- **TASK ITEM**: Please report each line of the data below that contains "Windows".

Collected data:
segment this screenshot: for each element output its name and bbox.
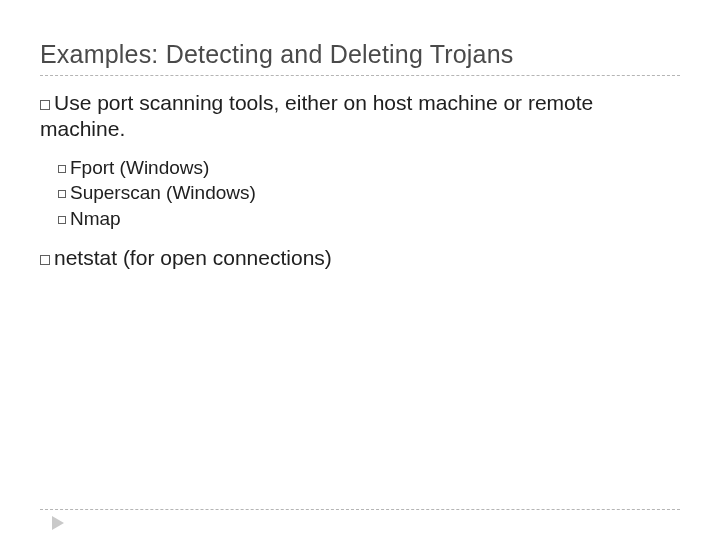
sub-bullet-group: Fport (Windows) Superscan (Windows) Nmap: [58, 155, 680, 232]
bullet-level1: Use port scanning tools, either on host …: [40, 90, 680, 143]
bullet-text: Fport (Windows): [70, 157, 209, 178]
slide: Examples: Detecting and Deleting Trojans…: [0, 0, 720, 540]
bullet-level1: netstat (for open connections): [40, 245, 680, 271]
bullet-level2: Nmap: [58, 206, 680, 232]
footer-arrow-icon: [52, 516, 66, 530]
square-bullet-icon: [58, 190, 66, 198]
slide-title: Examples: Detecting and Deleting Trojans: [40, 40, 680, 69]
square-bullet-icon: [58, 216, 66, 224]
bullet-text: netstat (for open connections): [54, 246, 332, 269]
bullet-level2: Fport (Windows): [58, 155, 680, 181]
bullet-text: Superscan (Windows): [70, 182, 256, 203]
square-bullet-icon: [40, 100, 50, 110]
bullet-text: Use port scanning tools, either on host …: [40, 91, 593, 140]
bullet-level2: Superscan (Windows): [58, 180, 680, 206]
bullet-text: Nmap: [70, 208, 121, 229]
title-divider: [40, 75, 680, 76]
footer-divider: [40, 509, 680, 510]
square-bullet-icon: [58, 165, 66, 173]
svg-marker-0: [52, 516, 64, 530]
square-bullet-icon: [40, 255, 50, 265]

- **THE ANSWER**:
sub-bullet-group: Fport (Windows) Superscan (Windows) Nmap: [58, 155, 680, 232]
bullet-text: Fport (Windows): [70, 157, 209, 178]
bullet-level2: Fport (Windows): [58, 155, 680, 181]
bullet-text: Superscan (Windows): [70, 182, 256, 203]
bullet-level2: Superscan (Windows): [58, 180, 680, 206]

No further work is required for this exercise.